As I look back over those days and those choices, I realize that there was little structure in my upbringing. We were not raised with a laundry list of values. No church, except on Easter. No rules or guiding principles, except one. In our family, the cardinal sin was lying. That was about it. We could have done worse than having truth as our guidepost.
My older sisters had more structure than the rest of us – they were the first ones out of the gate – and they were cute and popular. Understandably , they were kept on a short leash. When I reached my teens, there was no leash for me. I was popular, but not like my sisters. They looked good in their bathing suits as they lounged at the Rivera Club. They and their friends had a ritual of sorts when at the pool. They would get in the water and swim for a little while, then get out and put Dippity Do and lemon juice in their hair. This was followed by wrapping their hair in huge rollers. Once it was dry, they took the rollers out, brushed their hair and jumped back in the water. This was repeated several times on our outings, with a pack of boys watching their every move.

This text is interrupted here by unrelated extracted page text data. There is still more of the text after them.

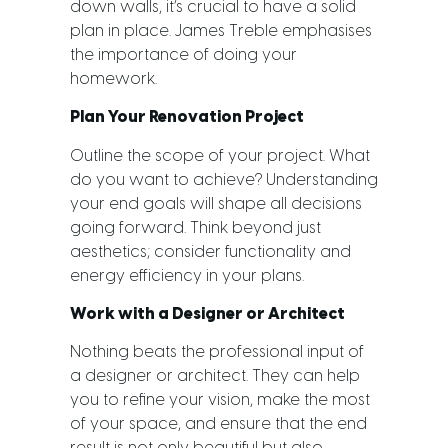
down walls, it’s crucial to have a solid
plan in place. James Treble emphasises
the importance of doing your
homework.
Plan Your Renovation Project
Outline the scope of your project. What
do you want to achieve? Understanding
your end goals will shape all decisions
going forward. Think beyond just
aesthetics; consider functionality and
energy efficiency in your plans.
Work with a Designer or Architect
Nothing beats the professional input of
a designer or architect. They can help
you to refine your vision, make the most
of your space, and ensure that the end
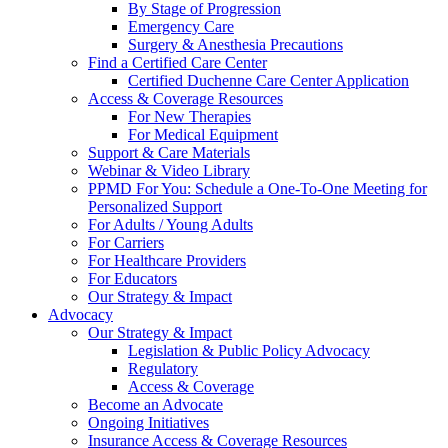
By Stage of Progression
Emergency Care
Surgery & Anesthesia Precautions
Find a Certified Care Center
Certified Duchenne Care Center Application
Access & Coverage Resources
For New Therapies
For Medical Equipment
Support & Care Materials
Webinar & Video Library
PPMD For You: Schedule a One-To-One Meeting for
Personalized Support
For Adults / Young Adults
For Carriers
For Healthcare Providers
For Educators
Our Strategy & Impact
Advocacy
Our Strategy & Impact
Legislation & Public Policy Advocacy
Regulatory
Access & Coverage
Become an Advocate
Ongoing Initiatives
Insurance Access & Coverage Resources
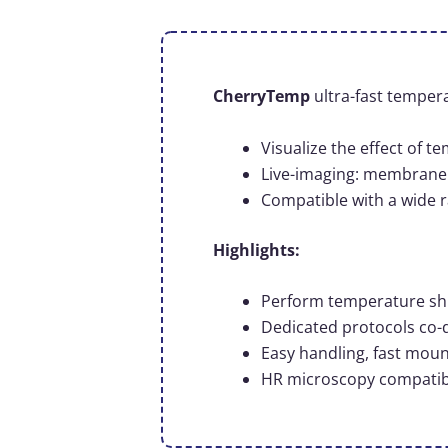
CherryTemp
ultra-fast tempera
Visualize the effect of 
Live-imaging: membrane 
Compatible with a wide r
Highlights:
Perform temperature shift
Dedicated protocols co-
Easy handling, fast mou
HR microscopy compatible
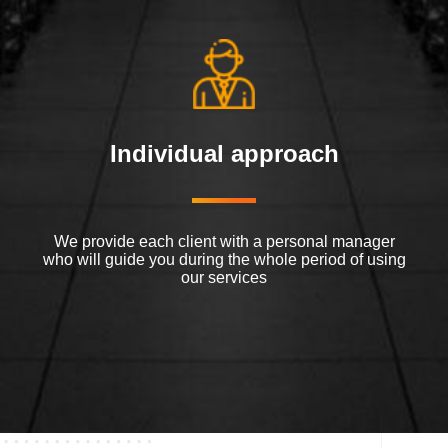
Individual approach
We provide each client with a personal manager
who will guide you during the whole period of using
our services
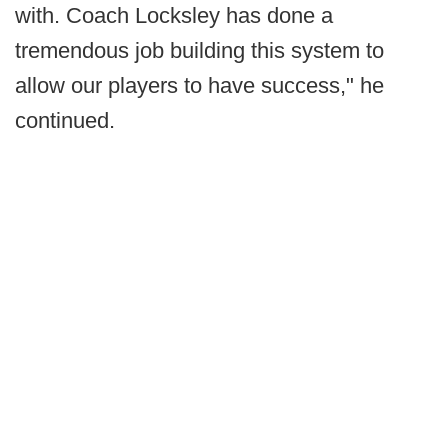
with. Coach Locksley has done a
tremendous job building this system to
allow our players to have success," he
continued.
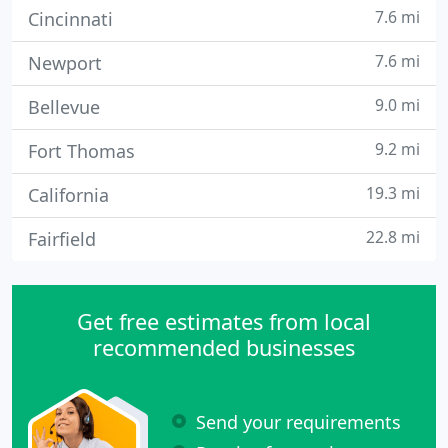
7.6 mi
Cincinnati
7.6 mi
Newport
9.0 mi
Bellevue
9.2 mi
Fort Thomas
19.3 mi
California
22.8 mi
Fairfield
Get free estimates from local
recommended businesses
Send your requirements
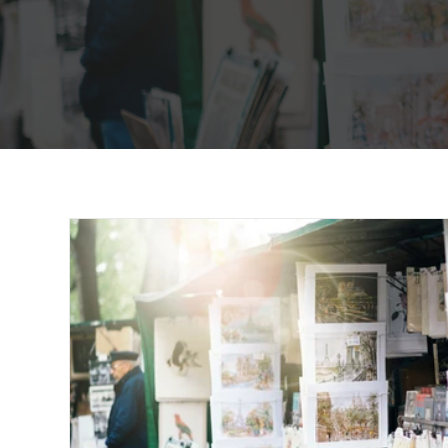
word and song of the day. Our no
page is your one stop shop for all
nouveautés.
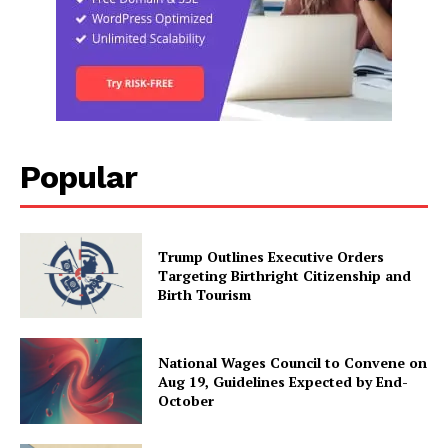
Popular
Trump Outlines Executive Orders
Targeting Birthright Citizenship and
Birth Tourism
National Wages Council to Convene on
Aug 19, Guidelines Expected by End-
October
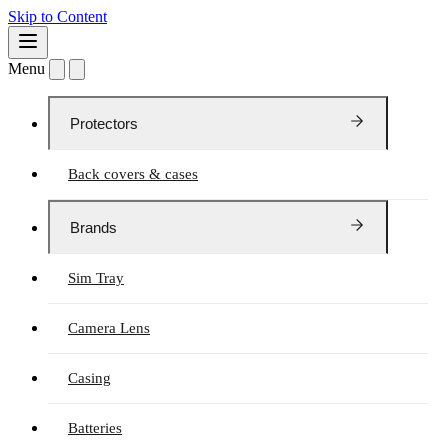
Skip to Content
Menu
Protectors
Back covers & cases
Brands
Sim Tray
Camera Lens
Casing
Batteries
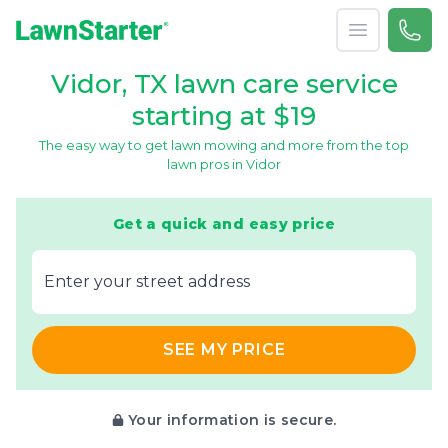
Open menu
Call 
866-
LawnStarter
Vidor, TX lawn care service
starting at $19
The easy way to get lawn mowing and more from the top
lawn pros in Vidor
Get a quick and easy price
E‌nter y‌our s‌treet a‌ddress
SEE MY PRICE
Your information is secure.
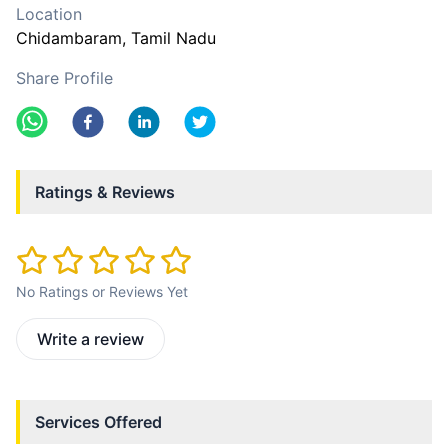
Location
Chidambaram
, Tamil Nadu
Share Profile
Ratings & Reviews
No Ratings or Reviews Yet
Write a review
Services Offered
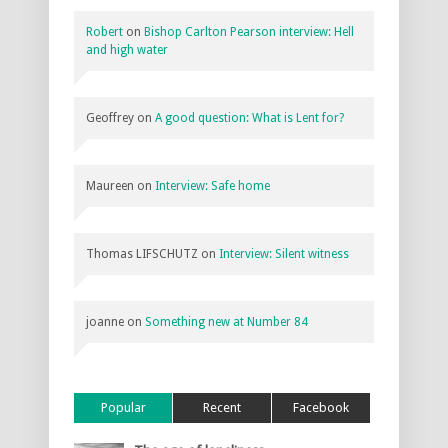
Robert
on
Bishop Carlton Pearson interview: Hell
and high water
Geoffrey
on
A good question: What is Lent for?
Maureen
on
Interview: Safe home
Thomas LIFSCHUTZ
on
Interview: Silent witness
joanne
on
Something new at Number 84
Popular
Recent
Facebook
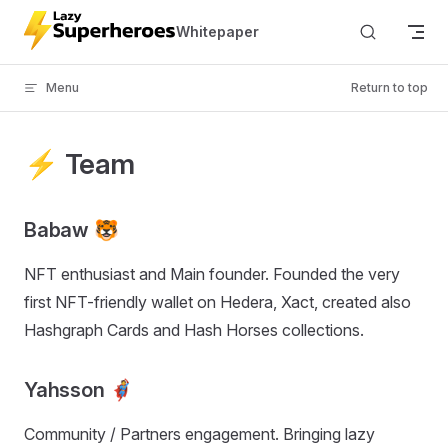
Skip to content
Whitepaper
Menu
Return to top
⚡ Team
Babaw 🐯
NFT enthusiast and Main founder. Founded the very
first NFT-friendly wallet on Hedera, Xact, created also
Hashgraph Cards and Hash Horses collections.
Yahsson 🦸
Community / Partners engagement. Bringing lazy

They also went out on dates. I was obsessed with their boyfriends and would go to the window in our shared bedroom to see if they got kissed at the doorstep. They dated twins for a while. I thought that was where the term “double date” originated. I wanted to be just like them when I became a teenager, not understanding that wasn’t in the cards for me. I had good hair then, but I certainly did not look good in a bathing suit. I had two official dates in high school with two different guys. Both boys had bathed in Skin So Soft prior to picking me up. My mom sold Avon in those days and I knew that smell! No goodnight kisses were even attempted on my doorstep. I could never stand the smell of Skin So Soft again.

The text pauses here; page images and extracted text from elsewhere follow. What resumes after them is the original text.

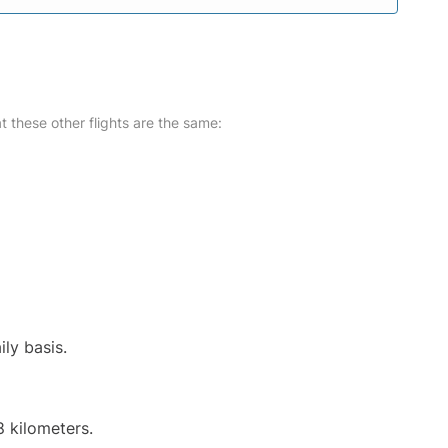
at these other flights are the same:
ily basis.
8 kilometers.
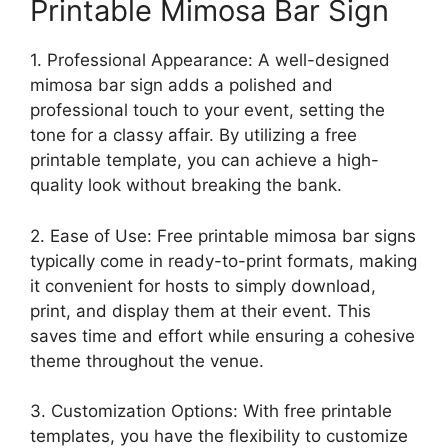
Printable Mimosa Bar Sign
1. Professional Appearance: A well-designed
mimosa bar sign adds a polished and
professional touch to your event, setting the
tone for a classy affair. By utilizing a free
printable template, you can achieve a high-
quality look without breaking the bank.
2. Ease of Use: Free printable mimosa bar signs
typically come in ready-to-print formats, making
it convenient for hosts to simply download,
print, and display them at their event. This
saves time and effort while ensuring a cohesive
theme throughout the venue.
3. Customization Options: With free printable
templates, you have the flexibility to customize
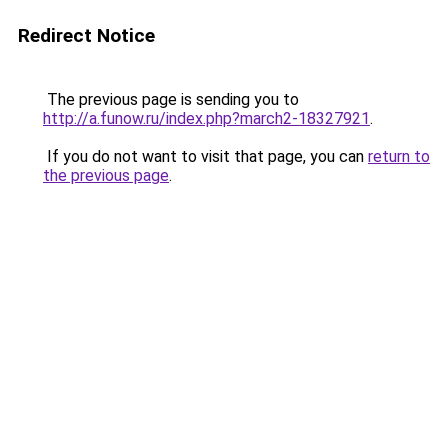
Redirect Notice
The previous page is sending you to
http://a.funow.ru/index.php?march2-18327921
.
If you do not want to visit that page, you can
return to
the previous page
.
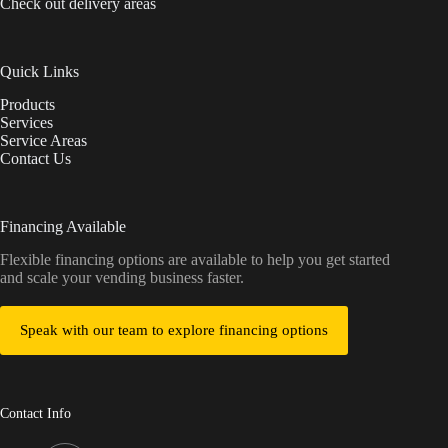
Check out delivery areas
Quick Links
Products
Services
Service Areas
Contact Us
Financing Available
Flexible financing options are available to help you get started
and scale your vending business faster.
Speak with our team to explore financing options
Contact Info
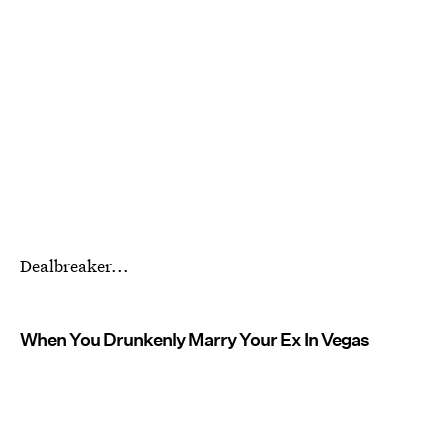
Dealbreaker...
When You Drunkenly Marry Your Ex In Vegas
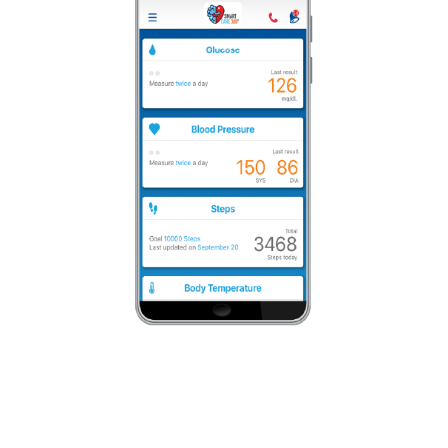
Team-Based Care Approach
We cover the full spectrum of qualified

No, my teenage years were not like my sisters, but they were great. I read a lot of books, kept a journal, had a ton of friends and danced every chance I got. After college, I started growing my career instead of a family. My son wasn’t born until I was nearly 40. Now I am several days from retirement and two months from being a grandma.

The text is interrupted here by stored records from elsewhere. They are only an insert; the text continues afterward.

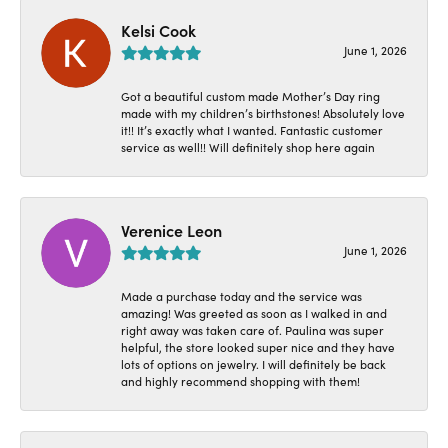
Kelsi Cook
June 1, 2026
Got a beautiful custom made Mother’s Day ring
made with my children’s birthstones! Absolutely love
it!! It’s exactly what I wanted. Fantastic customer
service as well!! Will definitely shop here again
Verenice Leon
June 1, 2026
Made a purchase today and the service was
amazing! Was greeted as soon as I walked in and
right away was taken care of. Paulina was super
helpful, the store looked super nice and they have
lots of options on jewelry. I will definitely be back
and highly recommend shopping with them!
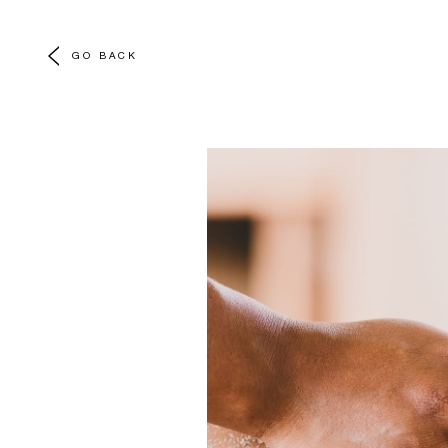
GO BACK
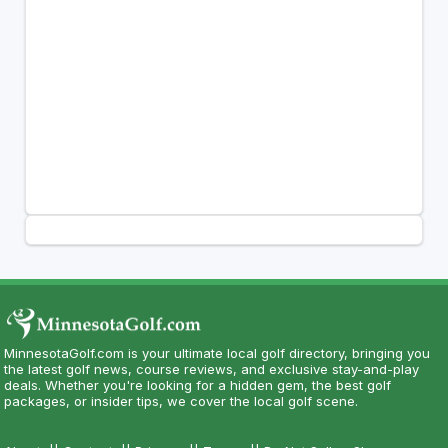
MinnesotaGolf.com is your ultimate local golf directory, bringing you
the latest golf news, course reviews, and exclusive stay-and-play
deals. Whether you're looking for a hidden gem, the best golf
packages, or insider tips, we cover the local golf scene.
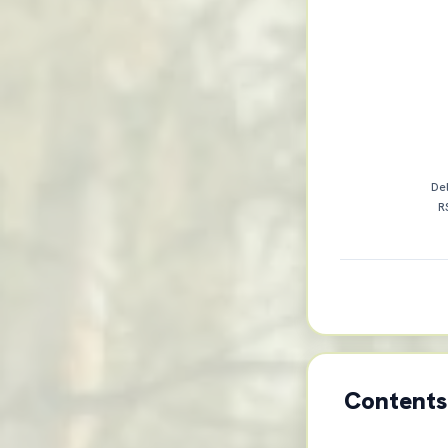
Del
R
Contents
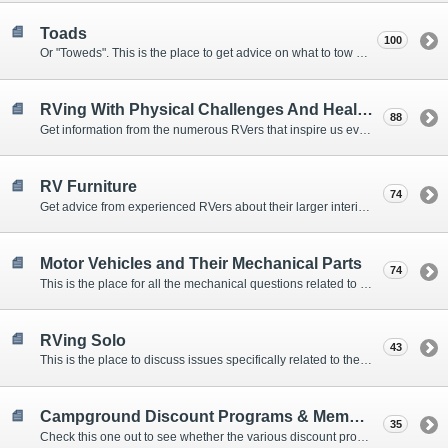
Toads
100
Or "Toweds". This is the place to get advice on what to tow behind your motorhome.
RVing With Physical Challenges And Health Issues
88
Get information from the numerous RVers that inspire us every day with their resolve and overcoming spirits.
RV Furniture
74
Get advice from experienced RVers about their larger interior items.
Motor Vehicles and Their Mechanical Parts
74
This is the place for all the mechanical questions related to chassis, engines, brakes, suspensions, and everything else vehicle related that Howard knows nothing about. :)
RVing Solo
43
This is the place to discuss issues specifically related to the special circumstances of solo travelers.
Campground Discount Programs & Memberships
35
Check this one out to see whether the various discount programs and memberships are right for you. The fees and benefits can vary widely, so learn from those that have experience.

24, 546 days. Not much I would change – except for the time I have wasted not feeling good enough, pretty enough, or skinny enough. Perspective and age change everything. I find myself steeped in gratitude for what I do have, my old longings are fading away. Telling the truth is still the value that endures for me – probably why I detest 45 so much. My sisters have had good lives, but I would not trade mine for theirs.
I hope when I write on my whiteboard for the last time I will add, “It’s a good day to die, it’s a good day to fly” underneath the final tally.